Institutional Review Boards (IRBs) serve to protect patients and review the ethics of all proposed research studies. When research is conducted at multiple centers, this review is typically repeated for each institution in the study. Although it could reasonably be expected that the increased scrutiny of the protocol would provide increased benefit to patients, studies have not found that to be the case.1,2 Investigators involved in multicenter studies have documented that the numerous reviews have often resulted in changes to the consent form that have introduced errors and increased complexity while reducing readability and potentially affecting the study response rate.3,4 Other studies have found that for a single protocol, different IRBs will require a range of review levels, from exempt to review by the full board. For most investigators, the single largest frustration stems from the time, cost, and workload on local centers that result from the multiple reviews.5
The original United States regulations regarding the protection of research subjects were designed at a time when research typically occurred at a single center (also referred to interchangeably as a “site”).1 Most comparative effectiveness research (CER) or research on rare diseases, which includes most pediatric diseases, requires collaboration across multiple sites in order to obtain a large enough population to conduct a proper study. Although it is necessary for each institution participating in the study to have the protocol approved by an IRB, any qualified IRB can provide the review.6 According to the regulations that govern cooperative human subjects research (research involving >1 site, 45CFR46.114), “With the approval of the department or agency head, an institution participating in a cooperative project may enter into a joint review arrangement, rely upon the review of another qualified IRB, or make similar arrangements for avoiding duplication of effort.”7 This allowance creates the opportunity for alternative strategies of approval.
There have been many calls for reforms to the IRB review process for multicenter studies in America.3–5,8,9 These calls range from those that require change in regulations, like reforming the Heath Insurance Portability and Accountability Act to exempt research,3 to those that can be accomplished within today’s regulatory framework, like the use of central IRBs (CIRBs)4,5,8 or upfront work with IRBs before submission.10 This paper focuses on the avenues that are available to investigators conducting research in the United States today.

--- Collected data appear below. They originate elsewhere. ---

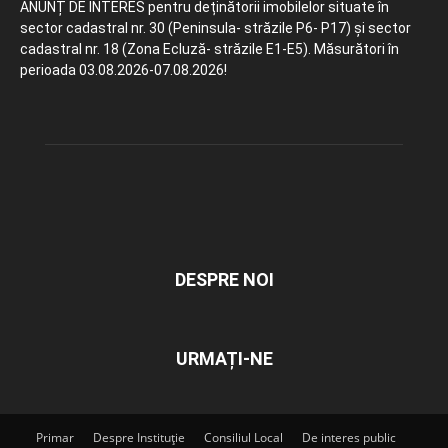
ANUNȚ DE INTERES pentru deținătorii imobilelor situate în
sector cadastral nr. 30 (Peninsula- străzile P6- P17) și sector
cadastral nr. 18 (Zona Ecluză- străzile E1-E5). Măsurători în
perioada 03.08.2026-07.08.2026!
DESPRE NOI
URMAȚI-NE
Primar
Despre Instituție
Consiliul Local
De interes public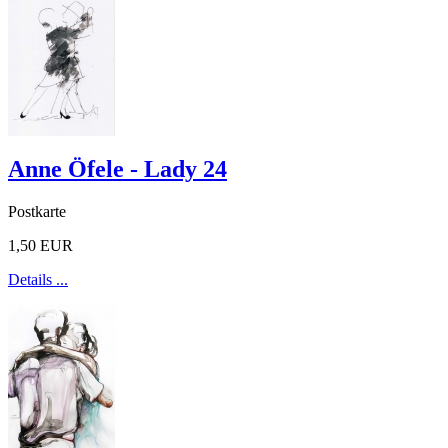
Anne Öfele - Lady 24
Postkarte
1,50 EUR
Details ...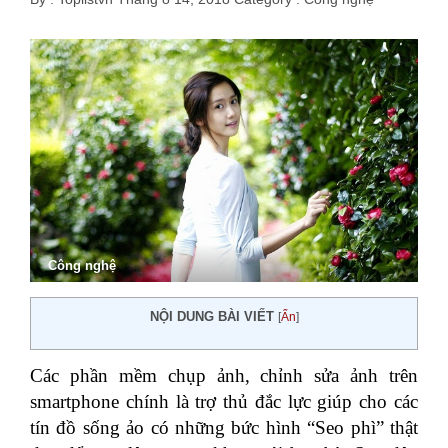
Công nghệ
NỘI DUNG BÀI VIẾT
[
Ẩn
]
Các phần mềm chụp ảnh, chỉnh sửa ảnh trên
smartphone chính là trợ thủ đắc lực giúp cho các
tín đồ sống ảo có những bức hình “Seo phì” thật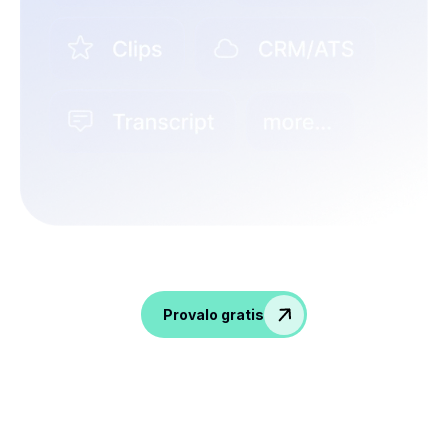
Ravviva le conversazioni, raccogli informazioni
e potenzia il tuo team delle risorse umane!
Provalo gratis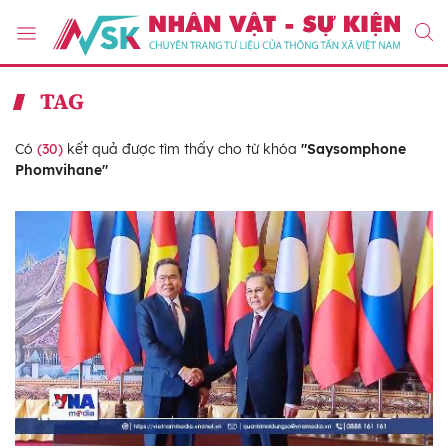
TAG
Có
(30)
kết quả được tìm thấy cho từ khóa
"Saysomphone
Phomvihane"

In addition to the 2 approaches mentioned above, working with IRBs before submission and CIRBs, this paper also explores the use of federated IRBs and the establishment of an umbrella protocol. Also included are case studies on 2 multicenter CER networks: the Distributed Ambulatory Research in Therapeutics Network (DARTNet) and the Scalable PArtnering Network for CER (SPAN). None of these approaches are a “silver bullet” to streamlining approval. IRBs serve a purpose and play a vital role in protecting patients, and the goal is not to work around them. It is possible, however, to avoid some of the redundancies and duplication of effort that can occur in the approval of multicenter research studies.
Working With IRBs
Engaging IRBs early in the planning process of the study is 1 simple way to streamline approval.10 There are a number of ways that this engagement can occur. The creation of model protocols and consent forms as templates for the local sites is 1 method. These can be submitted to the local (site) IRBs for approval without modification. However, local IRBs have expressed concern with this tactic, as it requires overburdened IRB staff members to deal with unfamiliar protocol formats.11 As a result, it can have the opposite effect of slowing down the approval process, as staff spends more time hunting for required information. One slight alternative is to break the protocol down into components or sections, allowing local site Principal Investigators to plug the information into their standard templates. Because there is no standardized way of presenting protocols and consent forms, this may prove to be a more practical approach. In addition, with the move to electronic submission of IRB protocols,9 these sections provide the answers to questions that are often captured as discrete, required elements.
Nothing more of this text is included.